DUBAI: “First Salik violator spotted,” read a prominent headline on one Gulf daily last month. It led into a description of how a renegade Nissan Altima driver had been caught on CCTV crossing one of Dubai’s new toll gates without the requisite badge, just minutes after the system came online at midnight on July 1.
Salik has been gripping the nation for some time — and not just due to the lack of more interesting local news. The new road toll system, which is the first in the Gulf and one of a handful in the Arab world, has found itself at the center of much controversy and criticism.
In short, it works by scanning vehicles at two toll gates on the city’s main drag, Sheikh Zayed Road, charging a little over $1 a time. If drivers want to use the tolled roads, they buy credit for a special badge which is fixed to the windscreen. If you don’t have a badge, you pay a $27 fine every time you go under a toll. You are a Salik violator.
The scheme is expected to generate annual revenues of about $160 million for its creators, the Road and Transportation Authority (RTA), although it is unclear what proportion of that will come from legitimate use and what proportion from fines.
But whatever its business model, the new system’s purported aim is an ambitious one: to tackle some world-class traffic problems in one of the most rapidly-growing cities on earth.
A recent survey found that the average commuter spends one hour and 45 minutes in traffic everyday, a statistic which made Dubai the most congested city in the Arab world. Cairo took second prize. Another study claims that $1.2 billion is lost from the Emirate’s economy every year due to traffic inefficiencies, and that the resulting stress is having a negative impact on the productivity of employees.
Something, then, needed to be done. But Salik has come under heavy fire from many quarters. Many say it has actually made congestion worse, cramming up smaller streets with queues of motorists unwilling to pay for the convenience of the main roads. Cynics say it is another stealth tax imposed by the authorities. Car rental agencies moan that they are losing business and suffering from a constant headache of administrative paperwork.
Others complain that Salik, like many other things in Dubai which sound very sophisticated, just doesn’t function properly. Irate drivers say that customer helplines are constantly busy, that they receive erroneous text messages about the amount of credit in their Salik accounts, and that some have been charged without ever using the tolls. The Salik website has apparently been receiving over a million hits a day, which could make it a fortune in advertising if its owners signed up to Google.
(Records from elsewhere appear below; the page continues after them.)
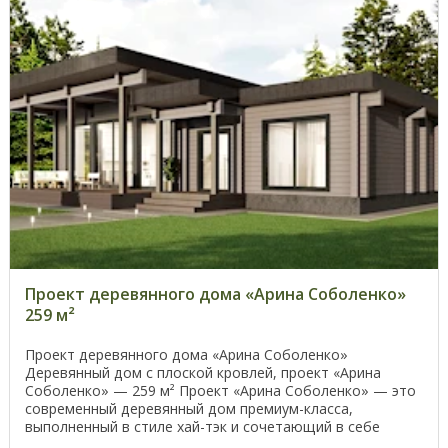
Проект деревянного дома «Арина Соболенко»
259 м²
Проект деревянного дома «Арина Соболенко»
Деревянный дом с плоской кровлей, проект «Арина
Соболенко» — 259 м² Проект «Арина Соболенко» — это
современный деревянный дом премиум-класса,
выполненный в стиле хай-тэк и сочетающий в себе
элегантность, ...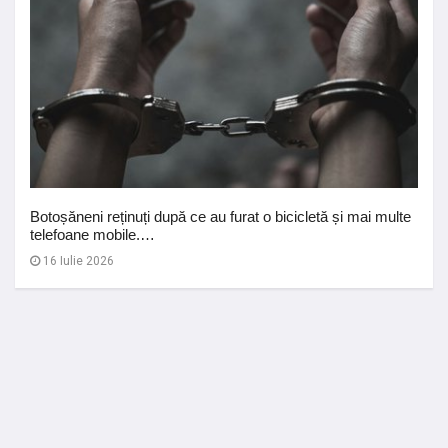
Botoșăneni reținuți după ce au furat o bicicletă și mai multe
telefoane mobile.…
16 Iulie 2026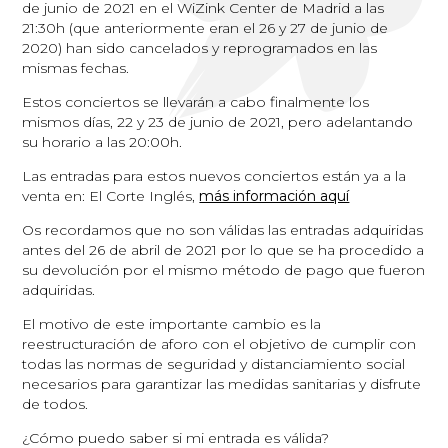
de junio de 2021 en el WiZink Center de Madrid a las
21:30h (que anteriormente eran el 26 y 27 de junio de
2020) han sido cancelados y reprogramados en las
mismas fechas.
Estos conciertos se llevarán a cabo finalmente los
mismos días, 22 y 23 de junio de 2021, pero adelantando
su horario a las 20:00h.
Las entradas para estos nuevos conciertos están ya a la
venta en: El Corte Inglés,
más información aquí
Os recordamos que no son válidas las entradas adquiridas
antes del 26 de abril de 2021 por lo que se ha procedido a
su devolución por el mismo método de pago que fueron
adquiridas.
El motivo de este importante cambio es la
reestructuración de aforo con el objetivo de cumplir con
todas las normas de seguridad y distanciamiento social
necesarios para garantizar las medidas sanitarias y disfrute
de todos.
¿Cómo puedo saber si mi entrada es válida?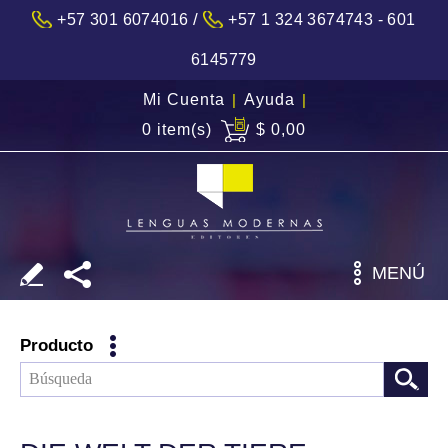
/
+57 301 6074016
+57 1 324 3674743 - 601
6145779
Mi Cuenta
|
Ayuda
|
0 item(s)
$ 0,00
MENÚ
Producto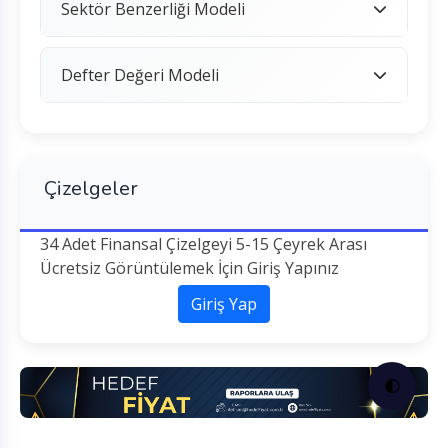
Sektör Benzerliği Modeli
Defter Değeri Modeli
Çizelgeler
34 Adet Finansal Çizelgeyi 5-15 Çeyrek Arası
Ücretsiz Görüntülemek İçin Giriş Yapınız
Giriş Yap
🌓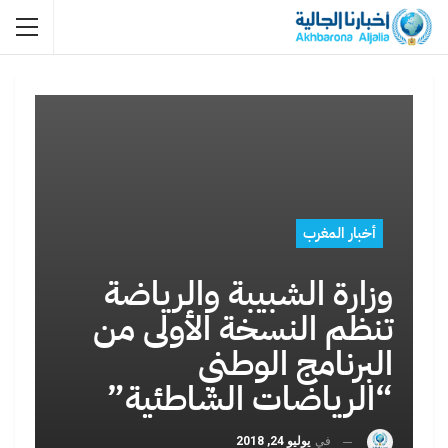
أخبار المغرب
وزارة الشبيبة والرياضة
تنظم النسخة الأولى من
البرنامج الوطني
“الرياضات الشاطئية”
في
يوليو 24, 2018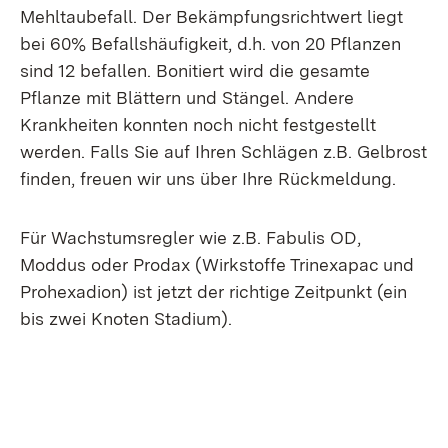
Mehltaubefall. Der Bekämpfungsrichtwert liegt
bei 60% Befallshäufigkeit, d.h. von 20 Pflanzen
sind 12 befallen. Bonitiert wird die gesamte
Pflanze mit Blättern und Stängel. Andere
Krankheiten konnten noch nicht festgestellt
werden. Falls Sie auf Ihren Schlägen z.B. Gelbrost
finden, freuen wir uns über Ihre Rückmeldung.
Für Wachstumsregler wie z.B. Fabulis OD,
Moddus oder Prodax (Wirkstoffe Trinexapac und
Prohexadion) ist jetzt der richtige Zeitpunkt (ein
bis zwei Knoten Stadium).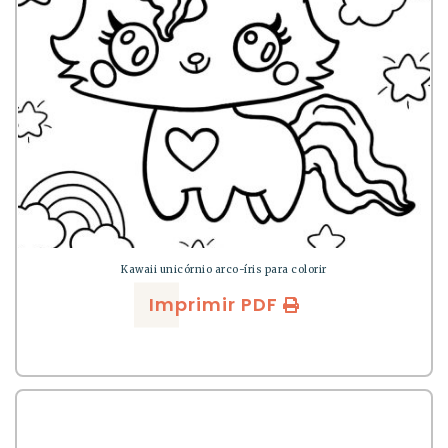
Kawaii unicórnio arco-íris para colorir
Imprimir PDF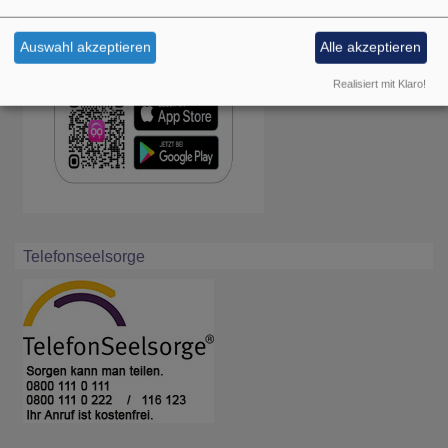
Auswahl akzeptieren
Alle akzeptieren
Realisiert mit Klaro!
Telefonseelsorge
A lot of these issues are probably teething troubles which might iron themselves out over time. And, for now, the newly-tolled roads are less crowded than they used to be at the peak times of day. Yet it’s difficult to see how Salik, or indeed anything, can hope to permanently solve Dubai’s traffic problem.
This is a place where cars are cheap, petrol virtually costs less than water and having an expensive set of wheels is essential. Everyone is too busy making money to care about the environment, and the threat of global warming becomes slightly meaningless to those used to the climate in the Arabian Gulf.
But the real problem, and the reason why introducing Salik at this time makes so little sense, is that there is no practical alternative to driving. Taxis don’t solve anything. You can’t walk anywhere. And the few bus services that exist are unreliable, unpunctual and extremely hot. How can you hope to persuade the western expat to give up his Audi, the Lebanese housewife her Porsche Cayenne or the Emirati his Land Cruiser in favor of a sweaty communal cabin?
The Dubai Metro is currently under construction, and, once it comes into service in 2009, will surely be used widely. It would have been more sensible to postpone Salik until then, offering a practical alternative to driving, but even the metro’s appeal will be limited. It is difficult to imagine a suited executive walking to a metro station to commute to the office, as he would in London, for instance. Weather, the layout of the city, and inflated egos all preclude that in Dubai.
So if there is no way of reducing the number of cars on the roads, then maybe the answer is to build more roads. The RTA says that it is spending about $12 billion on trying to solve traffic problems, that a total of 100 lanes will run across Dubai’s creek by 2020 and that more bus routes will be launched.
Even so, all this will take time, and the never-ending population growth means that Dubai’s traffic woes aren’t going anywhere. As for Salik, it just seems to be one more thing for the city’s residents to moan about.